Janey - Interview 03

Age at interview: 52
Age at diagnosis: 29
Brief Outline:

At 29 Janey was diagnosed with schizophrenia. Janey had a lonely adolescence, thinking she 'got it worst than most'. In her twenties things 'blew up in her face', and she was admitted to hospital a lot. She now manages her condition and works for Rethink

Background:

Janey is a mental health trainer, married and living with her husband. Ethnic Background' White British.

More about me...

When Janey was seven, she noticed that she ‘couldn’t get comfortable in her body’ and called it heat stroke. Having had depression since, she thought that this was probably depression. Janey had a lonely adolescence and didn’t really have any friends at school. She would spend hours going for walks to get rid of the feelings inside her. She had talked to her GP about it and was referred to secondary services. Janey felt relieved when she went to university as she felt she could be who she wanted to be. After having had a chaotic first year at university, she attempted to take her own life. Two friends took her to the campus doctor, who in turn referred her to a psychiatrist, but she managed to persuade him that there was nothing wrong with her. Occasionally things would get out of control but she had periods of calm, such as when she was in hospital to have her tonsils removed. At this stage, she was hearing voices but did not tell anyone. Janey then went to America for three years and remembers feeling depressed but not psychotic. When she returned to the UK she became unwell, seeing things that weren’t there, feeling depressed and hearing voices constantly. Janey heard from 4-6 voices, talking to each other about her. These voices were often rude and degrading. She went to her GP and was given anti-depressants when she wanted a tranquilizer. Around Christmastime she took an overdose and was driven to hospital. She was persuaded by a psychiatrist and the registrar to be admitted to psychiatric hospital voluntarily, under the threat of a section. At this stage, she was still on anti-depressants and hadn’t told anyone about hearing voices, so within four days she was out of hospital, but after a month she returned.
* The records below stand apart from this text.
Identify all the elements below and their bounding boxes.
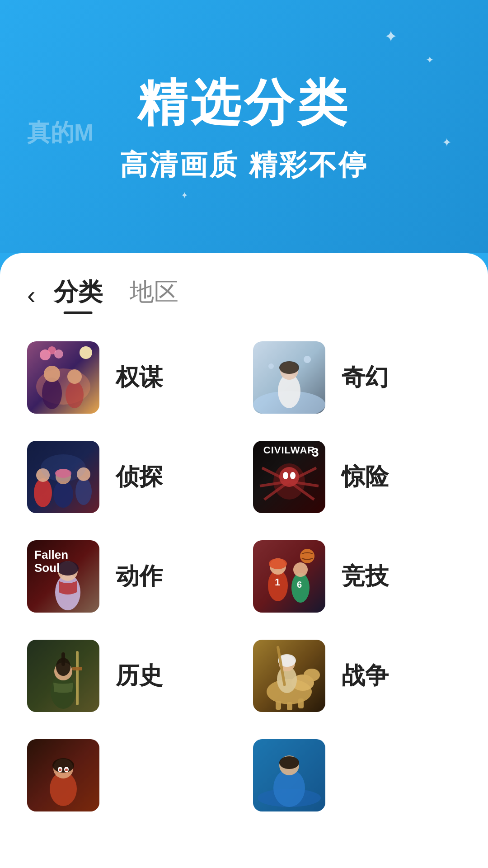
svg-rect-62: [276, 701, 281, 710]
svg-rect-64: [298, 698, 304, 708]
category-thumb-zhentan: [27, 441, 99, 513]
tab-region[interactable]: 地区: [130, 276, 178, 314]
svg-point-18: [34, 478, 52, 507]
hero-subtitle: 高清画质 精彩不停: [120, 146, 368, 184]
sparkle-icon-4: ✦: [181, 190, 188, 201]
svg-point-76: [65, 769, 68, 771]
tabs: 分类 地区: [54, 276, 178, 314]
thumb-figure-lishi: [27, 640, 99, 712]
category-thumb-jingxian: CIVILWAR: [253, 441, 325, 513]
svg-point-23: [75, 478, 92, 505]
svg-point-20: [53, 481, 73, 508]
svg-point-14: [279, 361, 299, 374]
category-item-zhentan[interactable]: 侦探: [27, 441, 235, 513]
category-thumb-row5b: [253, 739, 325, 811]
svg-text:1: 1: [275, 576, 280, 588]
category-thumb-jingji: 1 6: [253, 540, 325, 613]
category-label-qihuan: 奇幻: [342, 362, 389, 393]
svg-rect-55: [61, 652, 65, 666]
sparkle-icon: ✦: [384, 27, 398, 46]
hero-section: 真的M ✦ ✦ ✦ ✦ 精选分类 高清画质 精彩不停: [0, 0, 488, 253]
category-label-dongzuo: 动作: [116, 561, 163, 592]
category-grid: 权谋: [27, 341, 461, 811]
svg-point-61: [304, 669, 320, 681]
category-item-jingji[interactable]: 1 6 竞技: [253, 540, 461, 613]
svg-point-35: [283, 472, 288, 479]
category-thumb-qihuan: [253, 341, 325, 414]
category-item-zhanzhen[interactable]: 战争: [253, 640, 461, 712]
hero-bg-text: 真的M: [27, 118, 94, 148]
category-item-row5a[interactable]: [27, 739, 235, 811]
svg-point-3: [44, 366, 60, 382]
svg-point-8: [54, 349, 63, 359]
civilwar-text: CIVILWAR: [263, 444, 315, 456]
tab-bar: ‹ 分类 地区: [27, 276, 461, 314]
thumb-figure-qihuan: [253, 341, 325, 414]
category-item-lishi[interactable]: 历史: [27, 640, 235, 712]
thumb-figure-zhanzhen: [253, 640, 325, 712]
category-thumb-zhanzhen: [253, 640, 325, 712]
thumb-figure-row5b: [253, 739, 325, 811]
svg-point-36: [290, 472, 296, 479]
category-item-quanmou[interactable]: 权谋: [27, 341, 235, 414]
svg-rect-57: [72, 667, 82, 670]
category-label-lishi: 历史: [116, 660, 163, 692]
svg-point-81: [279, 756, 299, 769]
category-label-zhentan: 侦探: [116, 461, 163, 493]
svg-point-72: [52, 758, 74, 773]
sparkle-icon-2: ✦: [426, 54, 434, 66]
svg-rect-42: [253, 540, 325, 613]
svg-point-4: [66, 381, 84, 408]
hero-title: 精选分类: [137, 70, 351, 137]
svg-text:6: 6: [297, 580, 302, 590]
svg-rect-63: [287, 702, 292, 710]
svg-point-50: [300, 549, 314, 563]
category-label-jingxian: 惊险: [342, 461, 389, 493]
card-container: ‹ 分类 地区: [0, 253, 488, 868]
back-button[interactable]: ‹: [27, 283, 45, 308]
thumb-figure-quanmou: [27, 341, 99, 414]
category-thumb-row5a: [27, 739, 99, 811]
svg-point-9: [80, 346, 92, 359]
category-item-qihuan[interactable]: 奇幻: [253, 341, 461, 414]
svg-point-5: [67, 369, 82, 384]
thumb-figure-jingji: 1 6: [253, 540, 325, 613]
thumb-figure-zhentan: [27, 441, 99, 513]
svg-point-47: [293, 562, 308, 577]
category-label-jingji: 竞技: [342, 561, 389, 592]
sparkle-icon-3: ✦: [442, 136, 452, 150]
svg-rect-56: [76, 651, 79, 705]
svg-point-45: [269, 558, 287, 569]
category-label-zhanzhen: 战争: [342, 660, 389, 692]
tab-category[interactable]: 分类: [54, 276, 103, 314]
category-item-jingxian[interactable]: CIVILWAR: [253, 441, 461, 513]
category-thumb-lishi: [27, 640, 99, 712]
category-item-dongzuo[interactable]: FallenSoul 动作: [27, 540, 235, 613]
svg-point-16: [268, 363, 274, 369]
category-thumb-quanmou: [27, 341, 99, 414]
thumb-figure-row5a: [27, 739, 99, 811]
svg-point-25: [41, 454, 86, 481]
svg-point-34: [279, 467, 299, 487]
fallen-soul-text: FallenSoul: [34, 548, 68, 574]
svg-point-75: [59, 769, 61, 771]
svg-point-2: [42, 377, 62, 409]
category-label-quanmou: 权谋: [116, 362, 163, 393]
svg-point-15: [304, 356, 311, 363]
category-thumb-dongzuo: FallenSoul: [27, 540, 99, 613]
category-item-row5b[interactable]: [253, 739, 461, 811]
This pattern of re-admittance became chronic. Janey would see little people, like demons, at her workplace, and once threw a cup at one; this was noted by her colleagues. After a period of time, both she and her husband assumed she was going to improve, but this wasn’t happening. Eventually she admitted to her manager at work that she was hearing voices. After this, but unknown to her at the time, she was given a diagnosis of schizophrenia by her psychiatrists and was prescribed anti-psychotic medication. The first time she heard the diagnosis in relation to herself was when she wanted to get in touch with people who heard voices but had jobs, and her psychiatrist referred her to the National Schizophrenia Fellowship (now called Rethink).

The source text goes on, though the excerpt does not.